Extracted records —

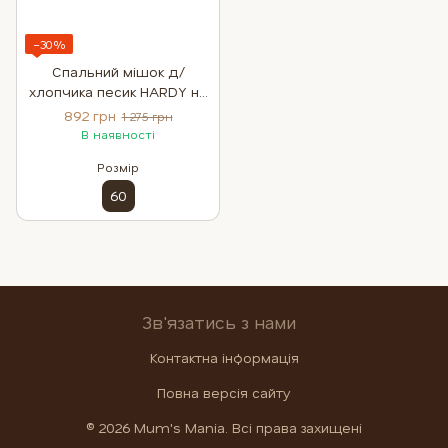
−30%
Спальний мішок д/
хлопчика песик HARDY на
застібці, 100% бавовна,
892 грн
1 275 грн
розмір 60 см
В наявності
Розмір
60
Зв'язатись з нами
Контактна інформація
Повна версія сайту
© 2026 Mum's Mania. Всі права захищені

WHAT THE EXERCISE ASKS —
Transcribe the records above exactly, leaving out every picture.

SOLUTION FOR THIS PROBLEM —
−30%
Спальний мішок д/
хлопчика песик HARDY на
застібці, 100% бавовна,
892 грн
1 275 грн
розмір 60 см
В наявності
Розмір
60
Зв'язатись з нами
Контактна інформація
Повна версія сайту
© 2026 Mum's Mania. Всі права захищені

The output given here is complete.